As Patrick puts the finishing touches on his


chair, the Guards are attaching electrodes to
theirs.

A few years later, I ran into the defense attorney. I was meeting some friends at a bar in
the city and got there a little early. I recognized the guy right away. I had spent a lot of
hours watching him at his table, or walking back in forth in front of the jury, defending
his client. I think he might even have been wearing the same suit.

Of course, he wouldn’t recognize me, so after a couple of drinks, I went over and
introduced myself. He gaped at me for a long moment, then took my outstretched hand.
He seemed kind of shook up, so I spoke first. I told him about what I had noticed, how
everyone on the jury supported the death penalty, and even though I believed in what we
did, it got me to wondering. I knew good, decent people who disagreed with all that,
some of them in my own church. Could they never serve on a capital jury?

He nodded, maybe even chuckled a little to himself, which struck me as odd. I’ve
defended several capital cases in this state, he told me, and anyone who isn’t ready to
send someone to their death is excused. Have you ever won a case, I asked. I have, he
said, but it all comes down to questions of evidence and intent. He’s never been able to
bring up if we should even consider whether the state has a right to execute prisoners. I’m
a law and order kind of guy, I told him, but that doesn’t seem entirely fair to me.

You hit the nail on the head, my friend, he answered, which naturally got me to talking
about wood working.
5.
PATRICK (CONT'D)
He stared at me for a long moment, then shook his head and said, you really don’t know.
Don’t know what, I asked. The defendant, his client, the man we sentenced to death. They
put him in the chair that morning.

The chair on stage left has been fully assembled:


straps, cables, and a hood. During the text
above, a sobbing prisoner has been led in and is
methodically strapped in to the chair.

For one of the few times in my life, I had nothing to say. We both just worked on our
drinks and tried not to look at each other. Someone turned up the volume on the TV and
we got the latest scores.
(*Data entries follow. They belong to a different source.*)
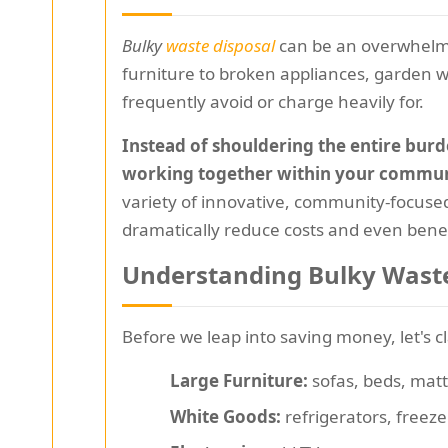
Bulky
waste disposal
can be an overwhelmi
furniture to broken appliances, garden wa
frequently avoid or charge heavily for.
Instead of shouldering the entire burd
working together within your commun
variety of innovative, community-focused
dramatically reduce costs and even bene
Understanding Bulky Waste
Before we leap into saving money, let's c
Large Furniture:
sofas, beds, matt
White Goods:
refrigerators, freez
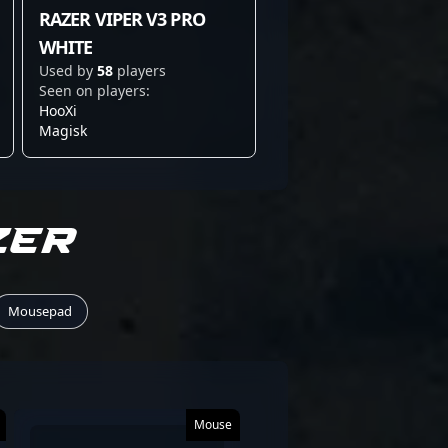
RAZER VIPER V3 PRO
WHITE
Used by
58
players
Seen on players:
HooXi
Magisk
ZER
Mousepad
Mouse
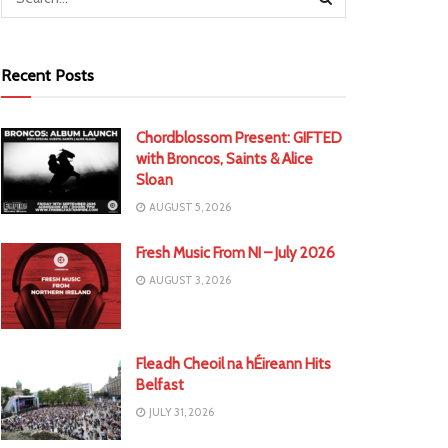
Recent Posts
Chordblossom Present: GIFTED
with Broncos, Saints & Alice
Sloan
AUGUST 5, 2026
Fresh Music From NI – July 2026
AUGUST 3, 2026
Fleadh Cheoil na hÉireann Hits
Belfast
JULY 31, 2026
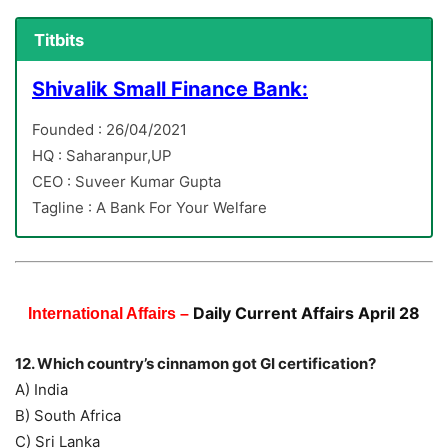
Titbits
Shivalik Small Finance Bank:
Founded : 26/04/2021
HQ : Saharanpur,UP
CEO : Suveer Kumar Gupta
Tagline : A Bank For Your Welfare
Daily Current Affairs April 28
International Affairs –
12. Which country’s cinnamon got GI certification?
A) India
B) South Africa
C) Sri Lanka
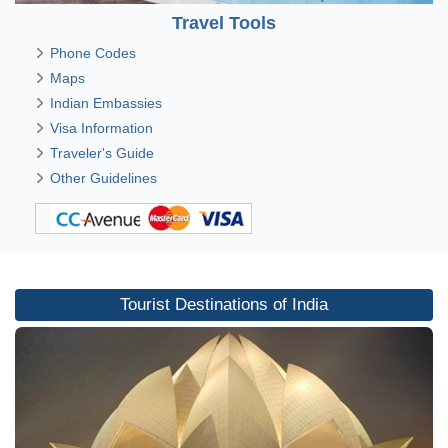
Travel Tools
Phone Codes
Maps
Indian Embassies
Visa Information
Traveler's Guide
Other Guidelines
Tourist Destinations of India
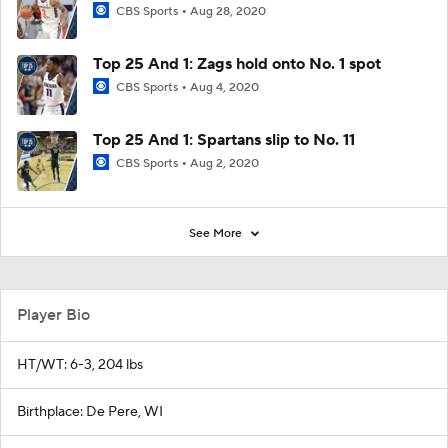
CBS Sports
Aug 28, 2020
Top 25 And 1: Zags hold onto No. 1 spot
CBS Sports
Aug 4, 2020
Top 25 And 1: Spartans slip to No. 11
CBS Sports
Aug 2, 2020
See More
Player Bio
HT/WT: 6-3, 204 lbs
Birthplace: De Pere, WI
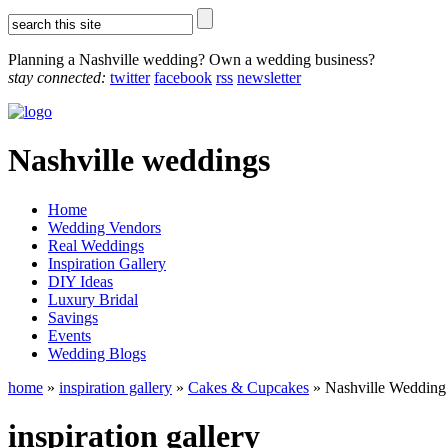
Planning a Nashville wedding? Own a wedding business?
stay connected:
twitter
facebook
rss
newsletter
Nashville weddings
Home
Wedding Vendors
Real Weddings
Inspiration Gallery
DIY Ideas
Luxury Bridal
Savings
Events
Wedding Blogs
home
»
inspiration gallery
»
Cakes & Cupcakes
» Nashville Wedding
inspiration gallery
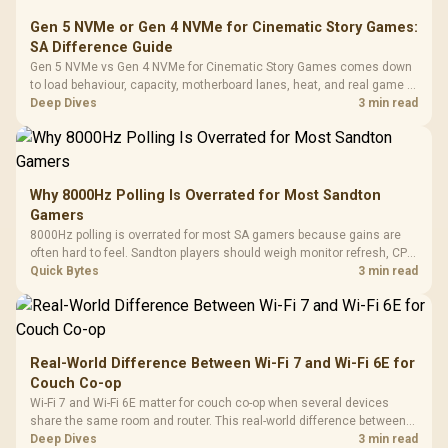
Gen 5 NVMe or Gen 4 NVMe for Cinematic Story Games:
SA Difference Guide
Gen 5 NVMe vs Gen 4 NVMe for Cinematic Story Games comes down
to load behaviour, capacity, motherboard lanes, heat, and real game or
workflow needs. SA buyers should match the choice to their setup
Deep Dives
3 min read
instead of assuming one option always wins.
Why 8000Hz Polling Is Overrated for Most Sandton
Gamers
8000Hz polling is overrated for most SA gamers because gains are
often hard to feel. Sandton players should weigh monitor refresh, CPU
load, wireless battery drain, and game support before chasing a
Quick Bytes
3 min read
higher mouse polling rate.
Real-World Difference Between Wi-Fi 7 and Wi-Fi 6E for
Couch Co-op
Wi-Fi 7 and Wi-Fi 6E matter for couch co-op when several devices
share the same room and router. This real-world difference between
Wi-Fi 7 and Wi-Fi 6E guide compares latency, signal reach, PC support,
Deep Dives
3 min read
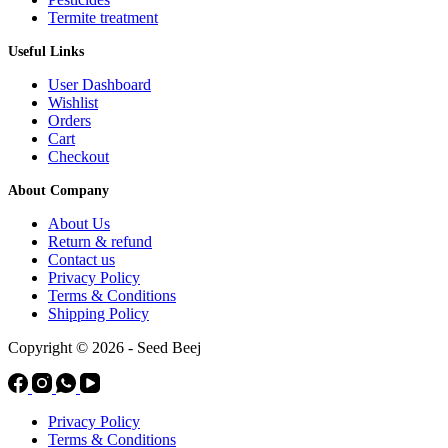
Termite treatment
Useful Links
User Dashboard
Wishlist
Orders
Cart
Checkout
About Company
About Us
Return & refund
Contact us
Privacy Policy
Terms & Conditions
Shipping Policy
Copyright © 2026 - Seed Beej
Privacy Policy
Terms & Conditions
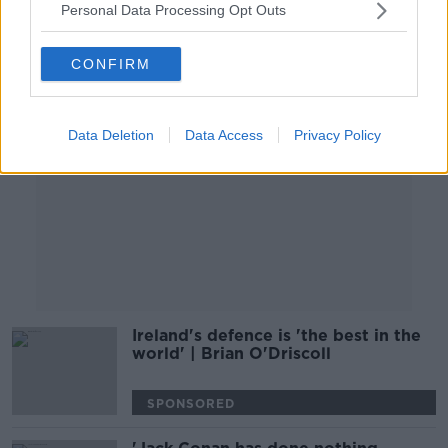
Personal Data Processing Opt Outs
Advertisement
CONFIRM
Data Deletion
Data Access
Privacy Policy
Ireland's defence is 'the best in the
world' | Brian O'Driscoll
SPONSORED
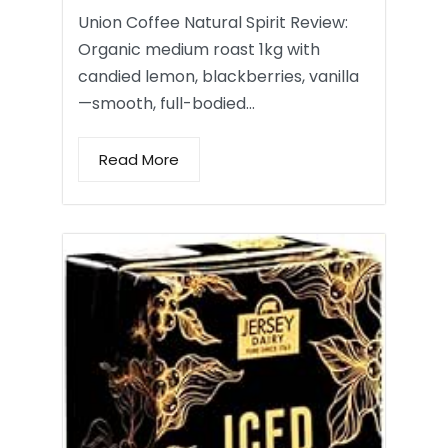
Union Coffee Natural Spirit Review:
Organic medium roast 1kg with
candied lemon, blackberries, vanilla
—smooth, full-bodied…
Read More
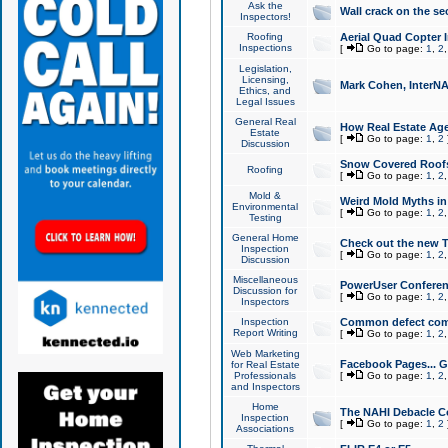
Ask the
Wall crack on the se
Inspectors!
Roofing
Aerial Quad Copter 
Inspections
[
Go to page:
1
,
2
Legislation,
Licensing,
Mark Cohen, InterNA
Ethics, and
Legal Issues
General Real
How Real Estate Agen
Estate
[
Go to page:
1
,
2
Discussion
Snow Covered Roof
Roofing
[
Go to page:
1
,
2
Mold &
Weird Mold Myths in 
Environmental
[
Go to page:
1
,
2
Testing
General Home
Check out the new T
Inspection
[
Go to page:
1
,
2
Discussion
Miscellaneous
PowerUser Conferen
Discussion for
[
Go to page:
1
,
2
Inspectors
Inspection
Common defect co
Report Writing
[
Go to page:
1
,
2
Web Marketing
Facebook Pages... Ge
for Real Estate
Professionals
[
Go to page:
1
,
2
and Inspectors
Home
The NAHI Debacle C
Inspection
[
Go to page:
1
,
2
Associations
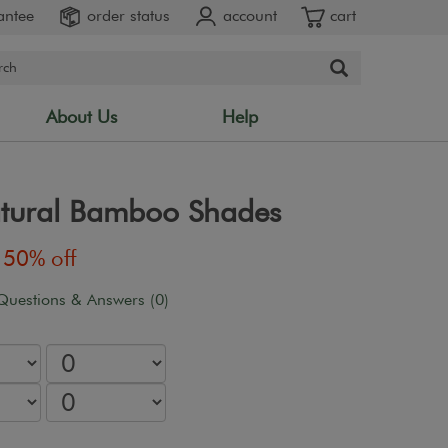
antee
order status
account
cart
About Us
Help
atural Bamboo Shades
50% off
Questions & Answers (0)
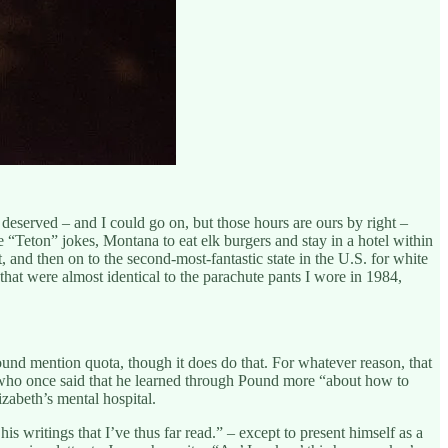
deserved – and I could go on, but those hours are ours by right –
 “Teton” jokes, Montana to eat elk burgers and stay in a hotel within
and then on to the second-most-fantastic state in the U.S. for white
s that were almost identical to the parachute pants I wore in 1984,
d mention quota, though it does do that. For whatever reason, that
 who once said that he learned through Pound more “about how to
zabeth’s mental hospital.
is writings that I’ve thus far read.” – except to present himself as a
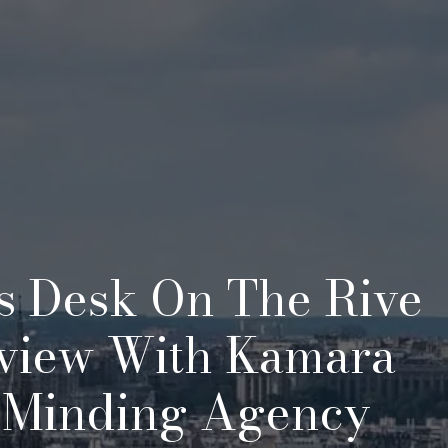
s Desk On The Rive
rview With Kamara
-Minding Agency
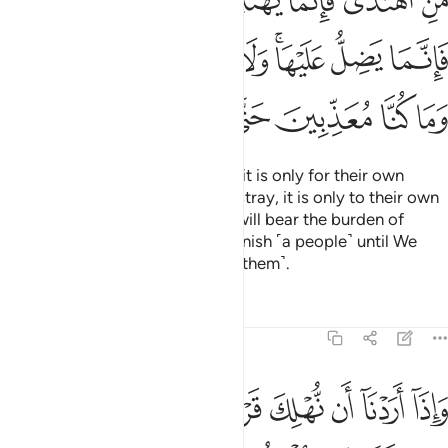
ﲬ
ﲫ
ﲩﲪ
ﲨ
ﲧ
ﲦ
ﲥ
ْهَا ۚ وَلَا تَزِرُ وَازِرَةٌۭ وِزْرَ أُخْرَىٰ ۗ وَمَا كُنَّا مُعَذِّبِينَ حَتَّىٰ نَبْعَثَ رَسُولًۭا ١
ﲵﲶ
ﲴ
ﲳ
ﲲ
ﲱ
ﲯﲰ
ﲮ
ﲭ
ﲽ
ﲼ
ﲻ
ﲺ
ﲹ
ﲸ
ﲷ
Whoever chooses to be guided, it is only for their own
good. And whoever chooses to stray, it is only to their own
loss. No soul burdened with sin will bear the burden of
another. And We would never punish ˹a people˺ until We
have sent a messenger ˹to warn them˺.
Tafsirs
Lessons
Reflections
17:16
ن نهلك قرية امرنا مترفيها ففسقوا فيها فحق عليها القول فدمرناها تدميرا ١
ﳅ
ﳄ
ﳃ
ﳂ
ﳁ
ﳀ
ﲿ
ﲾ
كَ قَرْيَةً أَمَرْنَا مُتْرَفِيهَا فَفَسَقُوا۟ فِيهَا فَحَقَّ عَلَيْهَا ٱلْقَوْلُ فَدَمَّرْنَـٰهَا تَدْمِيرًۭا ١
We shook hands again before he left, but it was mighty
sorrowful.

A sponge is put on top of the prisoner’s shaved


head and he is fitted with a metal hood.

My friends showed up and after a few more drinks, I told them about my conversation
with the lawyer. They just teased me, of course, told me I was getting woke. Sammy
Robertson, he’s kind of crude and a nasty drunk, he imitated being shot through with
electricity, flopping his body around with his tongue hanging out. I suppose I laughed
along with everybody else.

Patrick stands behind the chair he has


assembled, oblivious to the scene happening to
his left as the condemned is read his last rites.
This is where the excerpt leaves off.